Work request> Your answer should be the lines from the one containing "SPOKE hlásil že má skladem" through the final line below, copied exactly.

Extracted material>
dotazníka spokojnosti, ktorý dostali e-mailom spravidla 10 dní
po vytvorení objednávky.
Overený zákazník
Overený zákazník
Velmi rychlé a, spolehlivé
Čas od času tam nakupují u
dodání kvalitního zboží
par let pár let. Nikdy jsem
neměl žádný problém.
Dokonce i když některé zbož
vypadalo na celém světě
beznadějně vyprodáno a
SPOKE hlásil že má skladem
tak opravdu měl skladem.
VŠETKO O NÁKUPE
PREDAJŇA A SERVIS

Response to the task>
SPOKE hlásil že má skladem
tak opravdu měl skladem.
VŠETKO O NÁKUPE
PREDAJŇA A SERVIS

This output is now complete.